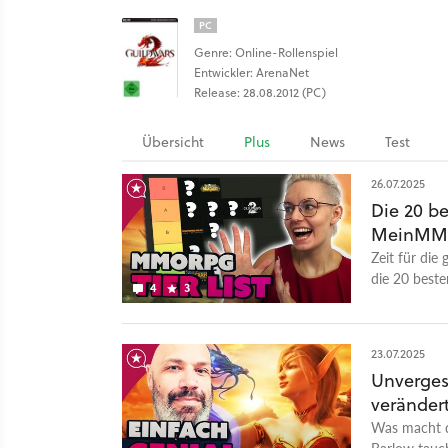
PC
Genre: Online-Rollenspiel
Entwickler: ArenaNet
Release: 28.08.2012 (PC)
Übersicht
Plus
News
Test
26.07.2025
Die 20 b
MeinMMO 
Zeit für di
die 20 besten
4
3
23.07.2025
Unverges
verändert
Was macht 
Barlow tauc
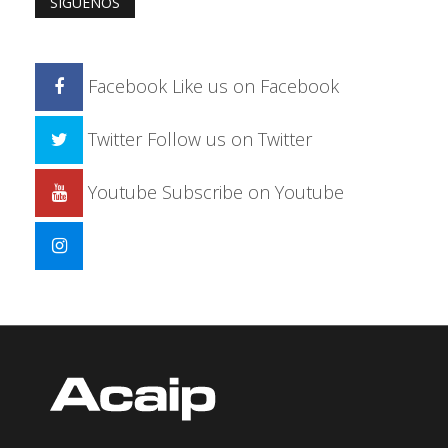
SÍGUENOS
Facebook
Like us on Facebook
Twitter
Follow us on Twitter
Youtube
Subscribe on Youtube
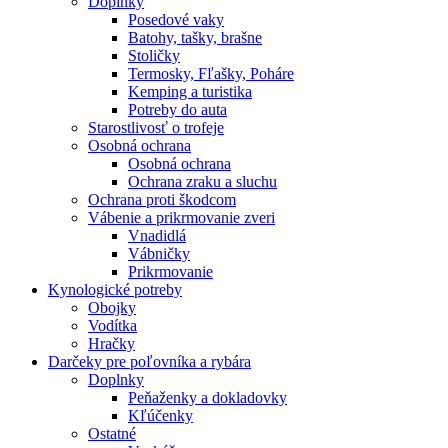
Doplnky
Posedové vaky
Batohy, tašky, brašne
Stoličky
Termosky, Fľašky, Poháre
Kemping a turistika
Potreby do auta
Starostlivosť o trofeje
Osobná ochrana
Osobná ochrana
Ochrana zraku a sluchu
Ochrana proti škodcom
Vábenie a prikrmovanie zveri
Vnadidlá
Vábničky
Prikrmovanie
Kynologické potreby
Obojky
Vodítka
Hračky
Darčeky pre poľovníka a rybára
Doplnky
Peňaženky a dokladovky
Kľúčenky
Ostatné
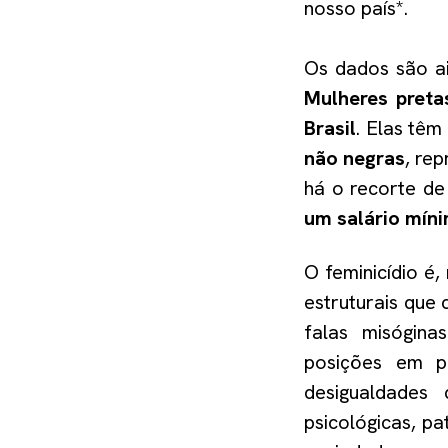
nosso país*.
Os dados são ai
Mulheres preta
Brasil
. Elas têm
não negras
, re
há o recorte d
um salário mín
O feminicídio é,
estruturais que
falas misógina
posições em p
desigualdades
psicológicas, pa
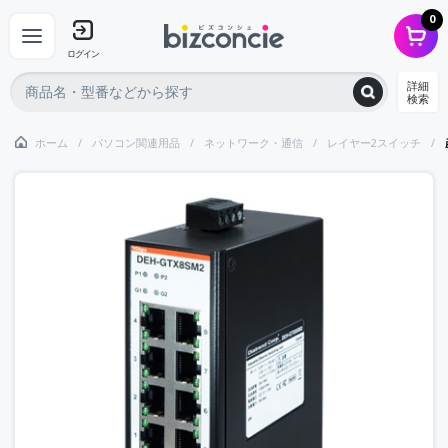
0
ログイン
詳細
検索
ホーム
パソコン関連用品
ネットワーク・通信
レイヤー2スイッチ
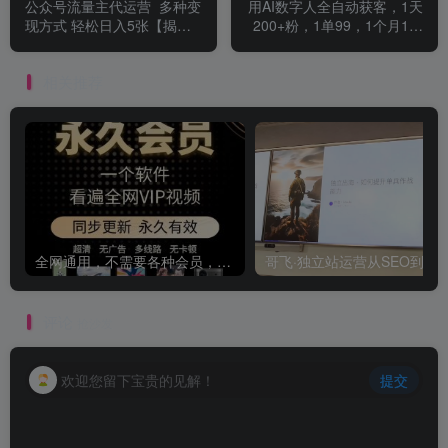
公众号流量主代运营 多种变
用AI数字人全自动获客，1天
现方式 轻松日入5张【揭
200+粉，1单99，1个月1个
秘】
W+?
相关推荐
全网通用，不需要各种会员，再也不缺电影看！！
评论
抢沙发
欢迎您留下宝贵的见解！
提交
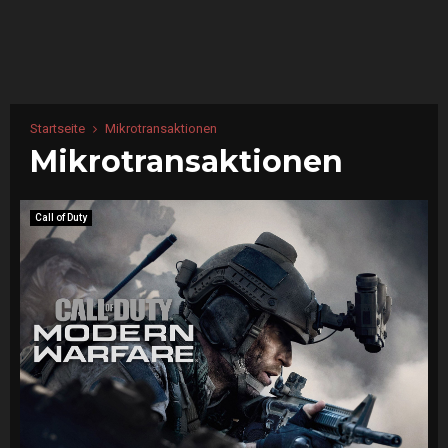
Startseite
Mikrotransaktionen
Mikrotransaktionen
Call of Duty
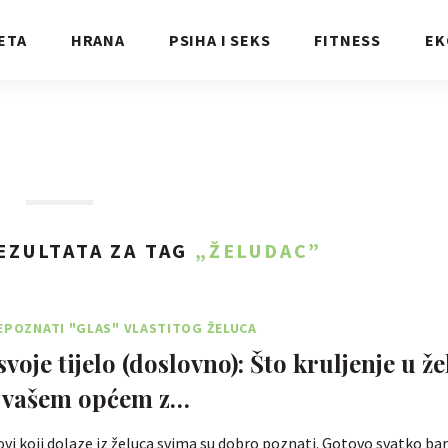
ETA
HRANA
PSIHA I SEKS
FITNESS
EK
EZULTATA ZA TAG
„ŽELUDAC”
EPOZNATI "GLAS" VLASTITOG ŽELUCA
svoje tijelo (doslovno): Što kruljenje u ž
o vašem općem z…
vi koji dolaze iz želuca svima su dobro poznati. Gotovo svatko ba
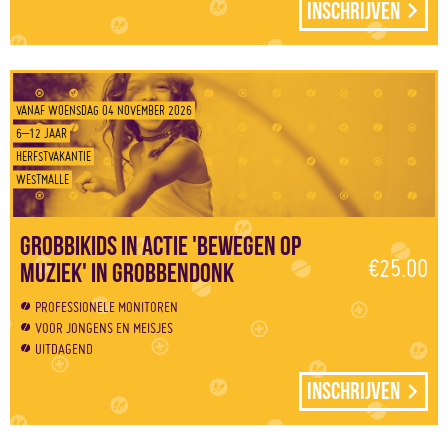
Inschrijven
VANAF WOENSDAG 04 NOVEMBER 2026
6–12 JAAR
HERFSTVAKANTIE
WESTMALLE
Grobbikids in actie 'Bewegen op
€25.00
muziek' in Grobbendonk
PROFESSIONELE MONITOREN
VOOR JONGENS EN MEISJES
UITDAGEND
Inschrijven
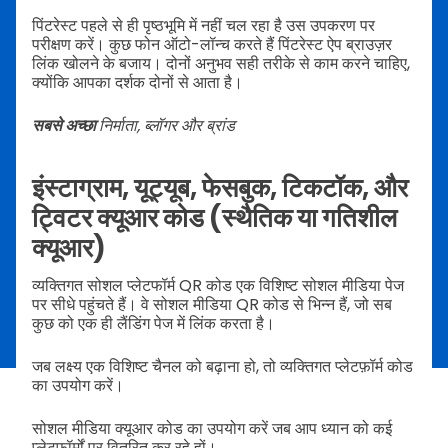
पिंटरेस्ट पहले से ही पृष्ठभूमि में नहीं चल रहा है उस उपकरण पर
परीक्षण करें। कुछ फोन ऑटो-लॉन्च करते हैं पिंटरेस्ट ऐप ब्राउज़र
लिंक खोलने के बजाय। दोनों अनुभव सही तरीके से काम करने चाहिए,
क्योंकि आपका दर्शक दोनों से आता है।
सबसे अच्छा
निर्माता, ब्लॉगर और ब्रांड
इंस्टाग्राम, यूट्यूब, फेसबुक, टिकटॉक, और
ट्विटर क्यूआर कोड (स्थैतिक या गतिशील
क्यूआर)
व्यक्तिगत सोशल प्लेटफॉर्म QR कोड एक विशिष्ट सोशल मीडिया पेज
पर सीधे पहुंचते हैं। वे सोशल मीडिया QR कोड से भिन्न हैं, जो सब
कुछ को एक ही लैंडिंग पेज में लिंक करता है।
जब लक्ष्य एक विशिष्ट चैनल को बढ़ाना हो, तो व्यक्तिगत प्लेटफ़ॉर्म कोड
का उपयोग करें।
सोशल मीडिया क्यूआर कोड का उपयोग करें जब आप ध्यान को कई
प्लेटफॉर्मों पर वितरित कर रहे हों।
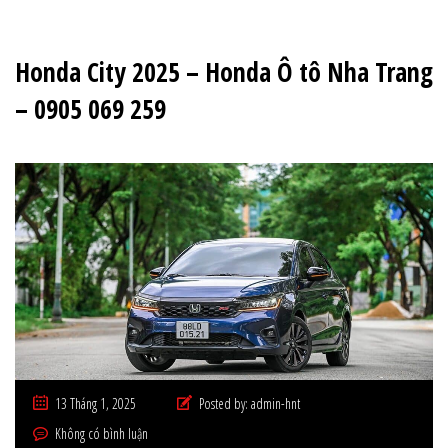
Honda City 2025 – Honda Ô tô Nha Trang
– 0905 069 259
13 Tháng 1, 2025
Posted by:
admin-hnt
Không có bình luận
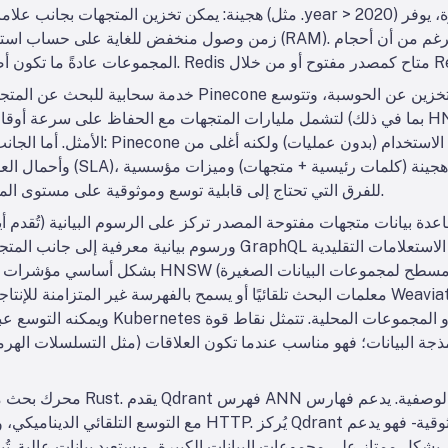
هجينة: يمكن تخزين المتجهات بجانب علامات النص أو الحقول الرقمية وتصفيته
Redis Ente.
لتشمل مليارات المتجهات مع الحفاظ على سرعة أوقات الاستعلام. كما تُدير الفهارس ت
الأمثل. أما الجانب السلبي فهو التكلفة وعدم
وأحمال العمل المرتبطة باتفاقي
للفرق التي تحتاج إلى قابلية توسع وموثوقية على مستوى المؤسسة دون الحاجة إلى إدارة الخوادم.
ورسوم بيانية معرفية إلى جانب المتجهات. كما يوفر واجهة برمجة تطبيقا
معلمات البحث تلقائيًا أو يسمح بالفهرسة غير المتزامنة للإنتاجية. مع وحدات التعلم ال
ذجة البيانات؛ فهو مناسب عندما تكون العلاقات (مثل التسلسلات الهرمي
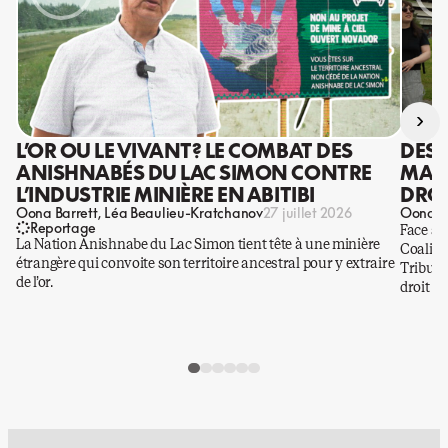
›
L’OR OU LE VIVANT? LE COMBAT DES
DES 
ANISHNABÉS DU LAC SIMON CONTRE
MANI
L’INDUSTRIE MINIÈRE EN ABITIBI
DROI
Oona Barrett
Léa Beaulieu-Kratchanov
Oona Ba
27 juillet 2026
Reportage
Face à 
La Nation Anishnabe du Lac Simon tient tête à une minière
Coaliti
étrangère qui convoite son territoire ancestral pour y extraire
Tribuna
de l’or.
droit a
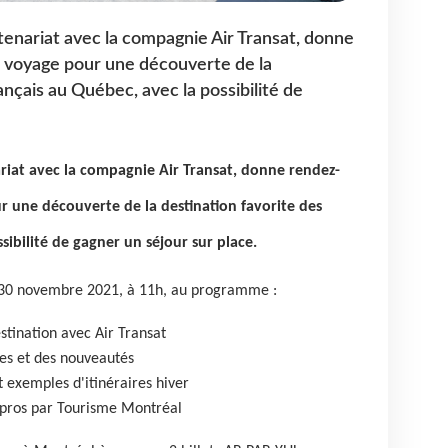
enariat avec la compagnie Air Transat, donne
 voyage pour une découverte de la
ançais au Québec, avec la possibilité de
iat avec la compagnie Air Transat, donne rendez-
 une découverte de la destination favorite des
sibilité de gagner un séjour sur place.
i 30 novembre 2021, à 11h, au programme :
destination avec Air Transat
les et des nouveautés
t exemples d'itinéraires hiver
es pros par Tourisme Montréal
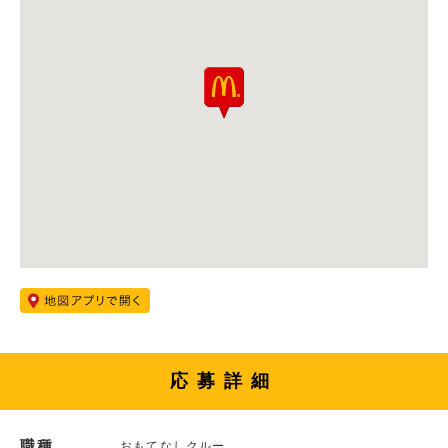
応募詳細
職種
おもてなしクルー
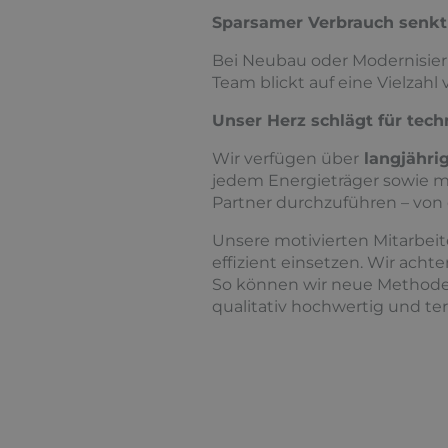
Sparsamer Verbrauch senkt
Bei Neubau oder Modernisier
Team blickt auf eine Vielzah
Unser Herz schlägt für tec
Wir verfügen über
langjähri
jedem Energieträger sowie mit
Partner durchzuführen – von
Unsere motivierten Mitarbeit
effizient einsetzen. Wir acht
So können wir neue Methoden
qualitativ hochwertig und ter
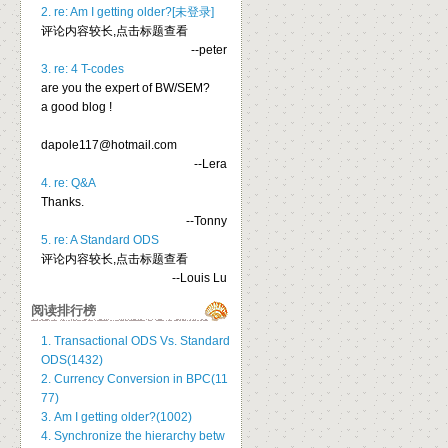
2. re: Am I getting older?[未登录]
评论内容较长,点击标题查看
--peter
3. re: 4 T-codes
are you the expert of BW/SEM?
a good blog !
dapole117@hotmail.com
--Lera
4. re: Q&A
Thanks.
--Tonny
5. re: A Standard ODS
评论内容较长,点击标题查看
--Louis Lu
阅读排行榜
1. Transactional ODS Vs. Standard
ODS(1432)
2. Currency Conversion in BPC(11
77)
3. Am I getting older?(1002)
4. Synchronize the hierarchy betw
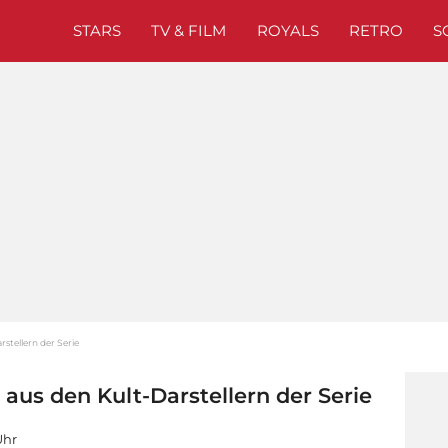
STARS
TV & FILM
ROYALS
RETRO
S
stellern der Serie
aus den Kult-Darstellern der Serie
Uhr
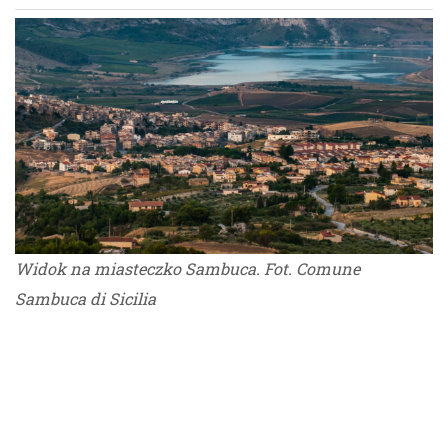
Widok na miasteczko Sambuca. Fot. Comune
Sambuca di Sicilia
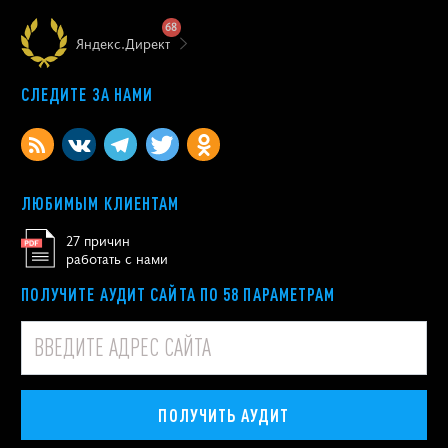
68
Яндекс.Директ
СЛЕДИТЕ ЗА НАМИ
ЛЮБИМЫМ КЛИЕНТАМ
27 причин
работать с нами
ПОЛУЧИТЕ АУДИТ САЙТА ПО 58 ПАРАМЕТРАМ
ПОЛУЧИТЬ АУДИТ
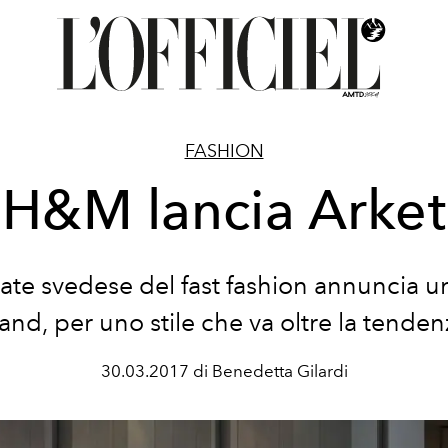
FASHION
H&M lancia Arket
ate svedese del fast fashion annuncia 
and, per uno stile che va oltre la tenden
30.03.2017 di Benedetta Gilardi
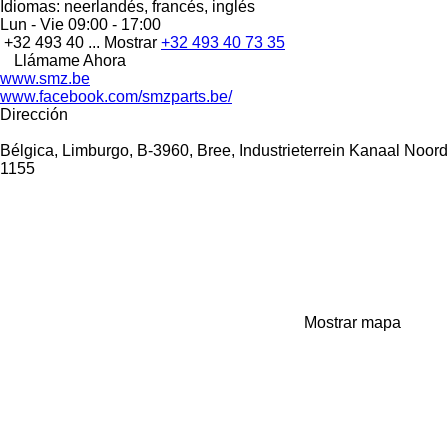
Idiomas:
neerlandés, francés, inglés
Lun - Vie
09:00 - 17:00
+32 493 40 ...
Mostrar
+32 493 40 73 35
Llámame Ahora
www.smz.be
www.facebook.com/smzparts.be/
Dirección
Bélgica, Limburgo, B-3960, Bree, Industrieterrein Kanaal Noord
1155
Mostrar mapa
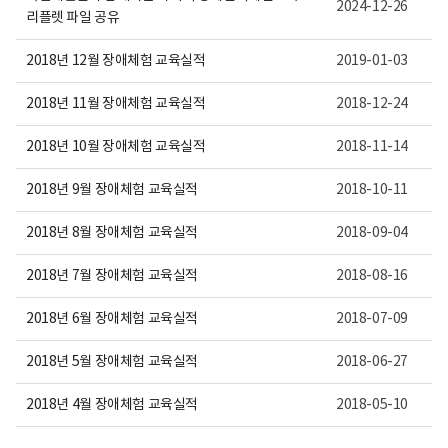
용
건
2024-12-26
리플렛 파일 공유
이
의
보
료
여
센
2018년 12월 장애체험 교육실적
2019-01-03
집
터
니
로
다.
고
2018년 11월 장애체험 교육실적
2018-12-24
2018년 10월 장애체험 교육실적
2018-11-14
2018년 9월 장애체험 교육실적
2018-10-11
2018년 8월 장애체험 교육실적
2018-09-04
2018년 7월 장애체험 교육실적
2018-08-16
2018년 6월 장애체험 교육실적
2018-07-09
2018년 5월 장애체험 교육실적
2018-06-27
2018년 4월 장애체험 교육실적
2018-05-10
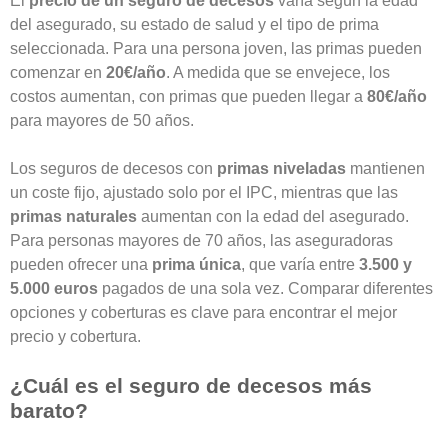
El
precio de un seguro de decesos
varía según la edad
del asegurado, su estado de salud y el tipo de prima
seleccionada. Para una persona joven, las primas pueden
comenzar en
20€/año
. A medida que se envejece, los
costos aumentan, con primas que pueden llegar a
80€/año
para mayores de 50 años.
Los
seguros de decesos con
primas niveladas
mantienen
un coste fijo, ajustado solo por el IPC, mientras que las
primas naturales
aumentan con la edad del asegurado.
Para personas mayores de 70 años, las aseguradoras
pueden ofrecer una
prima única
, que varía entre
3.500 y
5.000 euros
pagados de una sola vez. Comparar diferentes
opciones y coberturas es clave para encontrar el mejor
precio y cobertura.
¿Cuál es el seguro de decesos más
barato?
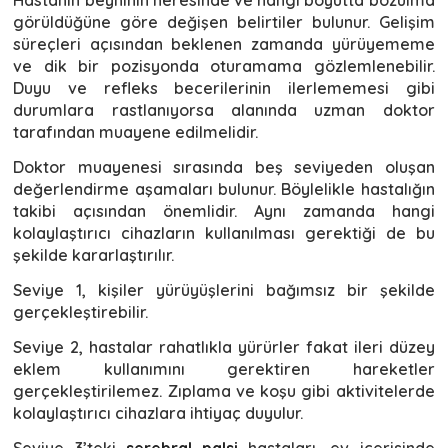
Hastanın beyninin neresinde ve hangi boyutta bozulma
görüldüğüne göre değişen belirtiler bulunur. Gelişim
süreçleri açısından beklenen zamanda yürüyememe
ve dik bir pozisyonda oturamama gözlemlenebilir.
Duyu ve refleks becerilerinin ilerlememesi gibi
durumlara rastlanıyorsa alanında uzman doktor
tarafından muayene edilmelidir.
Doktor muayenesi sırasında beş seviyeden oluşan
değerlendirme aşamaları bulunur. Böylelikle hastalığın
takibi açısından önemlidir. Aynı zamanda hangi
kolaylaştırıcı cihazların kullanılması gerektiği de bu
şekilde kararlaştırılır.
Seviye 1, kişiler yürüyüşlerini bağımsız bir şekilde
gerçekleştirebilir.
Seviye 2, hastalar rahatlıkla yürürler fakat ileri düzey
eklem kullanımını gerektiren hareketler
gerçekleştirilemez. Zıplama ve koşu gibi aktivitelerde
kolaylaştırıcı cihazlara ihtiyaç duyulur.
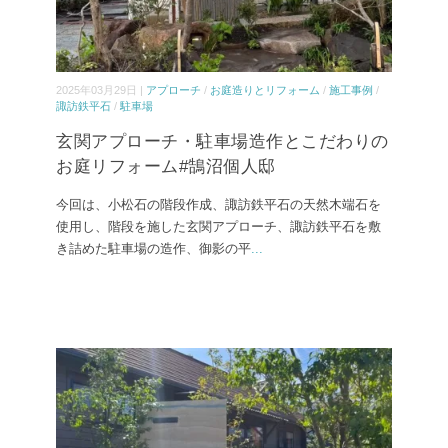
2025年03月29日 |
アプローチ
/
お庭造りとリフォーム
/
施工事例
/
諏訪鉄平石
/
駐車場
玄関アプローチ・駐車場造作とこだわりの
お庭リフォーム#鵠沼個人邸
今回は、小松石の階段作成、諏訪鉄平石の天然木端石を
使用し、階段を施した玄関アプローチ、諏訪鉄平石を敷
き詰めた駐車場の造作、御影の平
...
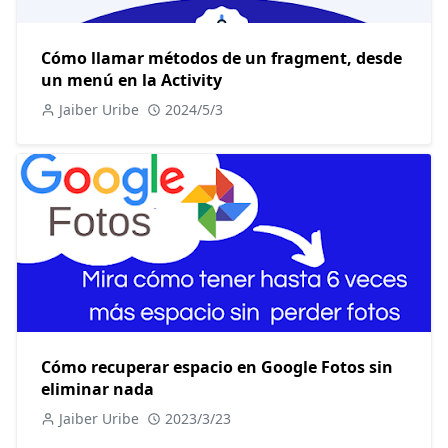
Cómo llamar métodos de un fragment, desde
un menú en la Activity
Jaiber Uribe
2024/5/3
Cómo recuperar espacio en Google Fotos sin
eliminar nada
Jaiber Uribe
2023/3/23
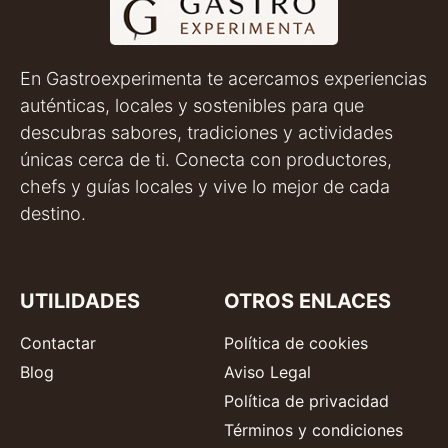
En Gastroexperimenta te acercamos experiencias
auténticas, locales y sostenibles para que
descubras sabores, tradiciones y actividades
únicas cerca de ti. Conecta con productores,
chefs y guías locales y vive lo mejor de cada
destino.
UTILIDADES
OTROS ENLACES
Contactar
Política de cookies
Blog
Aviso Legal
Política de privacidad
Términos y condiciones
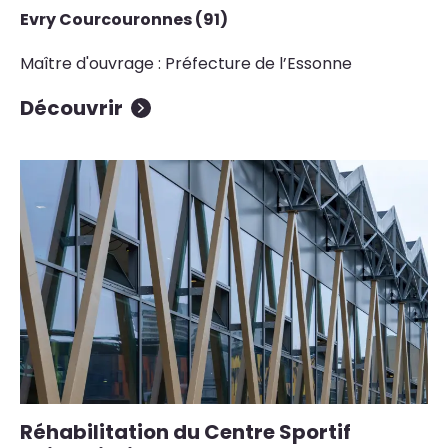
Evry Courcouronnes (91)
Maître d'ouvrage : Préfecture de l’Essonne
Découvrir
Réhabilitation du Centre Sportif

> About this exercise
Once the line with "Entwickler: ArenaNet" has been found above, output that line and every later line exactly, stopping after the line with "o vašem općem z…", and omit the pictures.

> Exercise result
Entwickler: ArenaNet
Release: 28.08.2012 (PC)
Übersicht
Plus
News
Test
26.07.2025
Die 20 b
MeinMMO 
Zeit für di
die 20 besten
4
3
23.07.2025
Unverges
verändert
Was macht 
Barlow tauc
SÍGUENOS
Facebook
Like us on Facebook
Twitter
Follow us on Twitter
Youtube
Subscribe on Youtube
Doplnky
Posedové vaky
Batohy, tašky, brašne
Stoličky
Termosky, Fľašky, Poháre
Kemping a turistika
Potreby do auta
Starostlivosť o trofeje
Osobná ochrana
Osobná ochrana
Ochrana zraku a sluchu
Ochrana proti škodcom
Vábenie a prikrmovanie zveri
Vnadidlá
Vábničky
Prikrmovanie
Kynologické potreby
Obojky
Vodítka
Hračky
Darčeky pre poľovníka a rybára
Doplnky
Peňaženky a dokladovky
Kľúčenky
Ostatné
nosso país*.
Os dados são ai
Mulheres preta
Brasil
. Elas têm
não negras
, re
há o recorte d
um salário mín
O feminicídio é,
estruturais que
falas misógina
posições em p
desigualdades
psicológicas, pa
0
ログイン
詳細
検索
ホーム
パソコン関連用品
ネットワーク・通信
レイヤー2スイッチ
公众号流量主代运营 多种变
用AI数字人全自动获客，1天
现方式 轻松日入5张【揭
200+粉，1单99，1个月1个
秘】
W+?
相关推荐
全网通用，不需要各种会员，再也不缺电影看！！
评论
抢沙发
欢迎您留下宝贵的见解！
提交
Startseite
Mikrotransaktionen
Mikrotransaktionen
Call of Duty
ETA
HRANA
PSIHA I SEKS
FITNESS
EK
EZULTATA ZA TAG
„ŽELUDAC”
EPOZNATI "GLAS" VLASTITOG ŽELUCA
svoje tijelo (doslovno): Što kruljenje u ž
o vašem općem z…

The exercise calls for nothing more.